Transcribed page contents
::::::::::

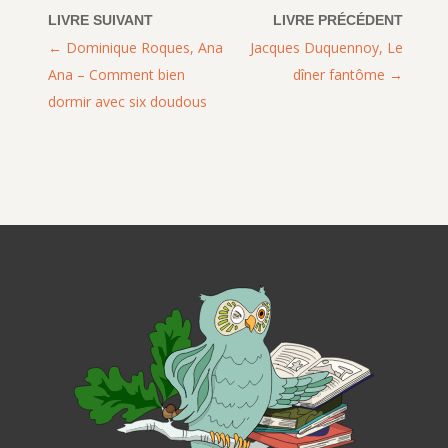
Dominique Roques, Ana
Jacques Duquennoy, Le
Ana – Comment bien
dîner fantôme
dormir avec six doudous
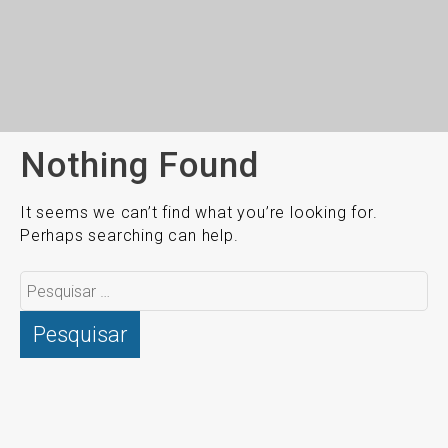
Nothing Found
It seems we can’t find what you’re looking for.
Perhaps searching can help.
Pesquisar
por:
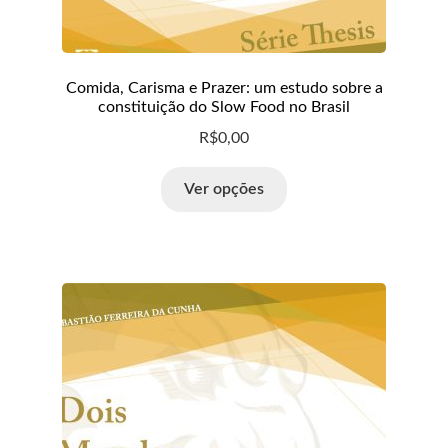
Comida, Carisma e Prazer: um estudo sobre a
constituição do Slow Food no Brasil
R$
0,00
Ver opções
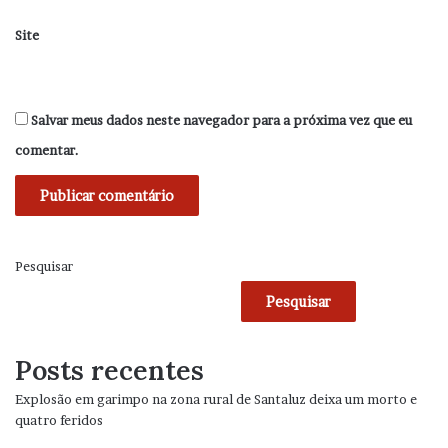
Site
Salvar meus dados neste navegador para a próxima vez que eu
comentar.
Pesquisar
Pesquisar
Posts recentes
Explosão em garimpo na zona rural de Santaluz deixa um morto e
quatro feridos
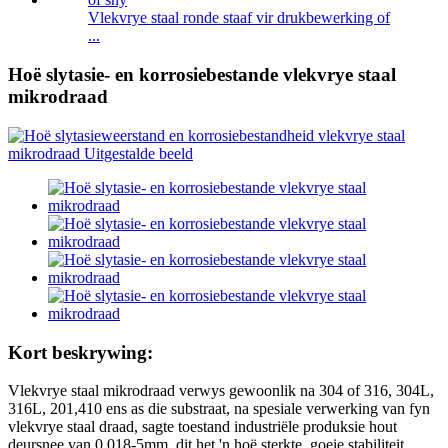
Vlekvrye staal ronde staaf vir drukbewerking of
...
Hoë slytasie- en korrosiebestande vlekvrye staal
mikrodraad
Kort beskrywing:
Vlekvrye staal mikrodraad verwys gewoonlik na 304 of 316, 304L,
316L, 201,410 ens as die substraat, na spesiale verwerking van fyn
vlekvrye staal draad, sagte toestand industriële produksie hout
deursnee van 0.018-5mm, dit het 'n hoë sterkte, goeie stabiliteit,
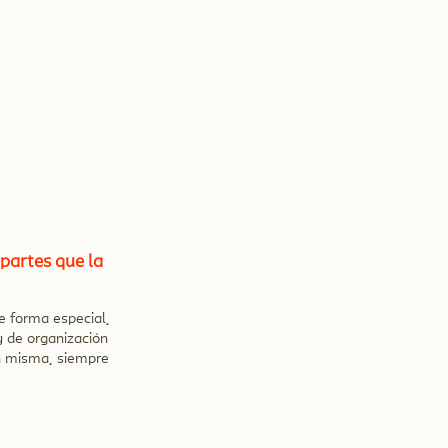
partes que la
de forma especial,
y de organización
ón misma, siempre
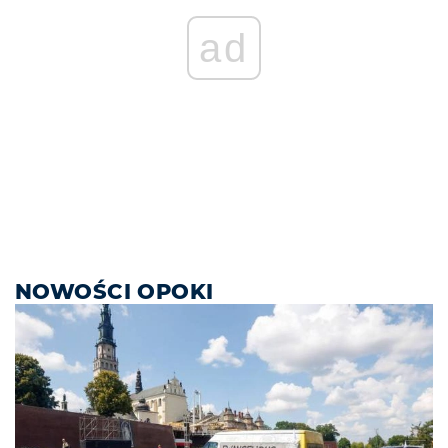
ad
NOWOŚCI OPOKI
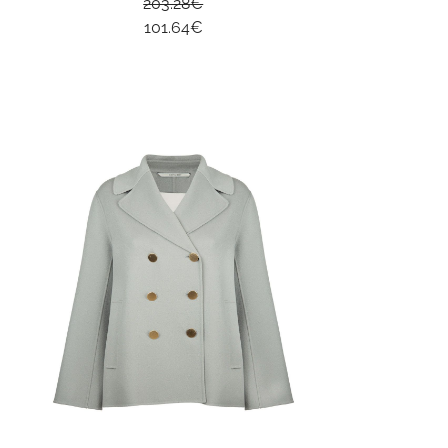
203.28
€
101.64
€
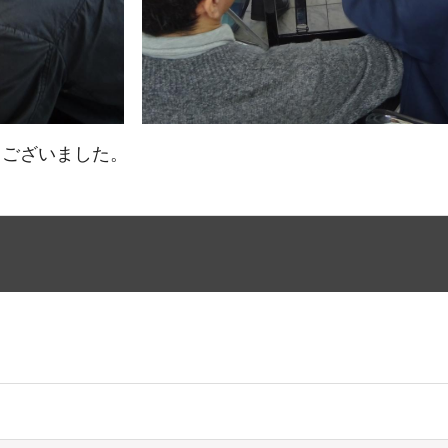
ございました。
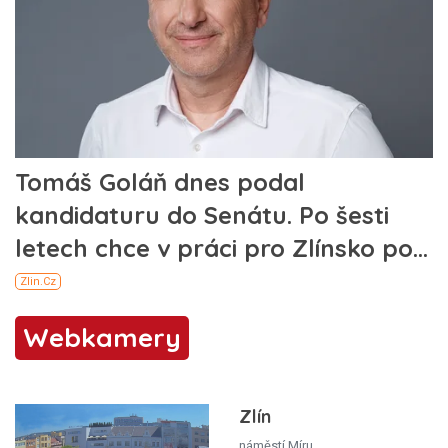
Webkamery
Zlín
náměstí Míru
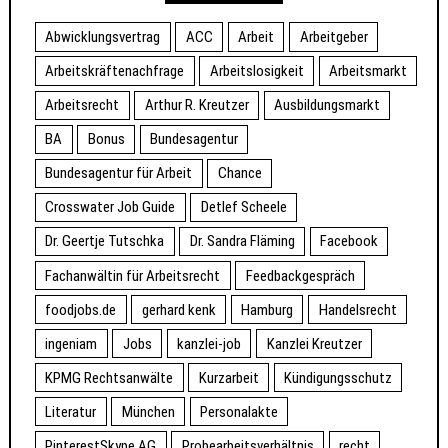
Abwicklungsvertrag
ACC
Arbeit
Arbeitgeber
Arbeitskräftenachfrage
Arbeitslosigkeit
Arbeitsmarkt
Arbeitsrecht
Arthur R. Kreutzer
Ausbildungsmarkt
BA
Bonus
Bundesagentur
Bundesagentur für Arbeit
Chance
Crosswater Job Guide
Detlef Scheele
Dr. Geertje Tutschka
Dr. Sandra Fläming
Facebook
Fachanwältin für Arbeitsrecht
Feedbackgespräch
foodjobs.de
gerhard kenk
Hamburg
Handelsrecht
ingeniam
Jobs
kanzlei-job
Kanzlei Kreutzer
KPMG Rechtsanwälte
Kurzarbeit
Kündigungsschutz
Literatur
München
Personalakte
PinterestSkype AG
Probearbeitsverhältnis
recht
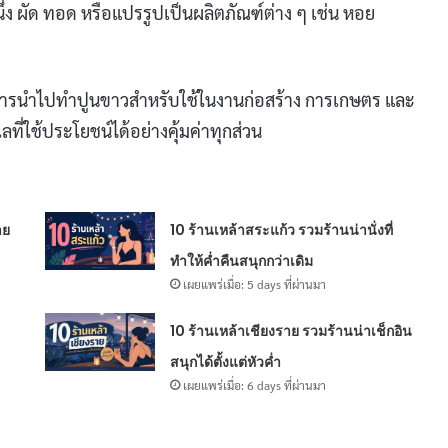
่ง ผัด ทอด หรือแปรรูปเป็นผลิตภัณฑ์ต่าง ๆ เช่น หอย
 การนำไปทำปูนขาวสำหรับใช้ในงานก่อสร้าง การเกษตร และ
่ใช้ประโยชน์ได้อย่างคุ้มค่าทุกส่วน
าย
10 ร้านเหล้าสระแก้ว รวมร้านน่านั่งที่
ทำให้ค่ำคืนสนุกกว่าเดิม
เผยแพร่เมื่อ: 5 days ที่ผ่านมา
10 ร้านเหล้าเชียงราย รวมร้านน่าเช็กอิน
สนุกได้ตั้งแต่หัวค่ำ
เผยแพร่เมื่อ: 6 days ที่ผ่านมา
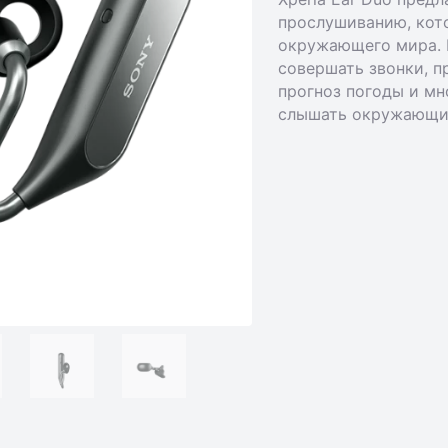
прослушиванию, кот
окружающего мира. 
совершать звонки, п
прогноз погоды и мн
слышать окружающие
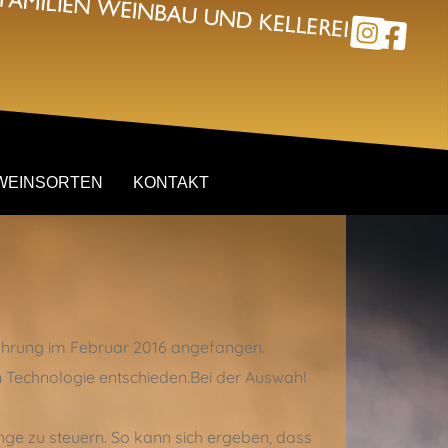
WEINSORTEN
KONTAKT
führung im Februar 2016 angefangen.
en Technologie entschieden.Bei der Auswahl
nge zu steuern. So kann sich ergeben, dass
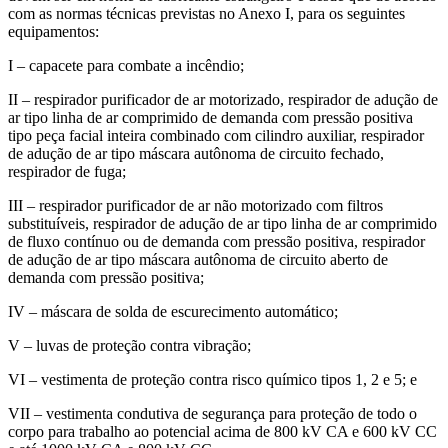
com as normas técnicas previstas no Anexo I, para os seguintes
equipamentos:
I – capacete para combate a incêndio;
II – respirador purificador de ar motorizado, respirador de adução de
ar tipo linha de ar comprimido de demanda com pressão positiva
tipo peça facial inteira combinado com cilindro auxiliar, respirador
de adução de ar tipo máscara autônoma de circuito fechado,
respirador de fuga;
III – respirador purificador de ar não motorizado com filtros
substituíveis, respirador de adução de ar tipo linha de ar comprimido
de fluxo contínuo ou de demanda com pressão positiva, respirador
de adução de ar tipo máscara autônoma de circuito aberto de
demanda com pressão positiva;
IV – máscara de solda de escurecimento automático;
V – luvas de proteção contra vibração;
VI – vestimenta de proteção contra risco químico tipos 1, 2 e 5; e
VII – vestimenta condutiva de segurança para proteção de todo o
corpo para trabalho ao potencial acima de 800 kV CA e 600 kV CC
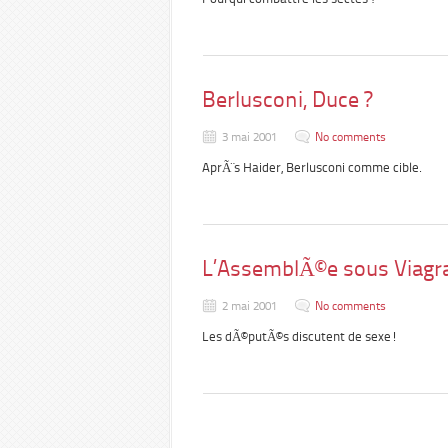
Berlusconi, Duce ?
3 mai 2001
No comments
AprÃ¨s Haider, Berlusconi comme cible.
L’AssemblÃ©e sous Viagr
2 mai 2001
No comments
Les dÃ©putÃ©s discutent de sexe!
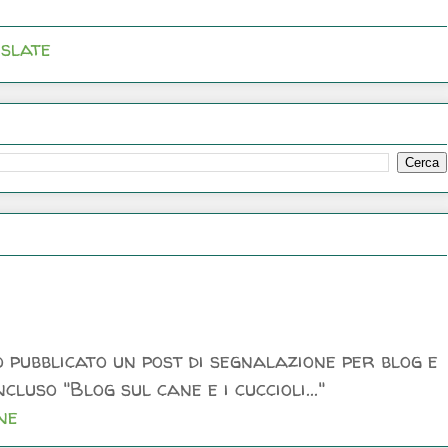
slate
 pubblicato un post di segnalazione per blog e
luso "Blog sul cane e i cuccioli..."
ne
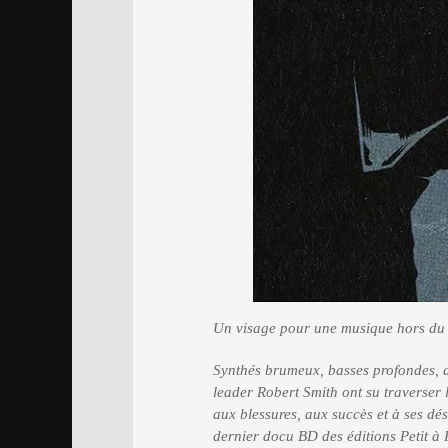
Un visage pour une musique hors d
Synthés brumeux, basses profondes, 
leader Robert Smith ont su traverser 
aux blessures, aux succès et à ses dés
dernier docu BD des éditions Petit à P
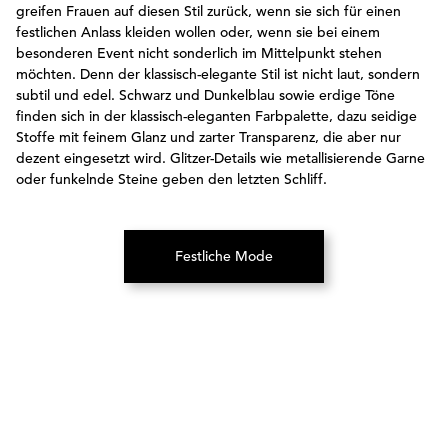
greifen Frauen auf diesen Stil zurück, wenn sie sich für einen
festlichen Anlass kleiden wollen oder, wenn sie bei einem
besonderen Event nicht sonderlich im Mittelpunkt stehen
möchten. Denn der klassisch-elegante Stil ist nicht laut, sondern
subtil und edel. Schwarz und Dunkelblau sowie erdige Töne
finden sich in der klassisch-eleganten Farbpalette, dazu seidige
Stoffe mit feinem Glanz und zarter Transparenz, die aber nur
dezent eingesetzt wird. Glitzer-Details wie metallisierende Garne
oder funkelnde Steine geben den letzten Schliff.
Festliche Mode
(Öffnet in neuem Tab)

::::::::::

Work to be completed:
Print exactly the stretch of lines beginning with the one that holds "möchten. Denn der" and ending at the last line above.

Your response:
möchten. Denn der klassisch-elegante Stil ist nicht laut, sondern
subtil und edel. Schwarz und Dunkelblau sowie erdige Töne
finden sich in der klassisch-eleganten Farbpalette, dazu seidige
Stoffe mit feinem Glanz und zarter Transparenz, die aber nur
dezent eingesetzt wird. Glitzer-Details wie metallisierende Garne
oder funkelnde Steine geben den letzten Schliff.
Festliche Mode
(Öffnet in neuem Tab)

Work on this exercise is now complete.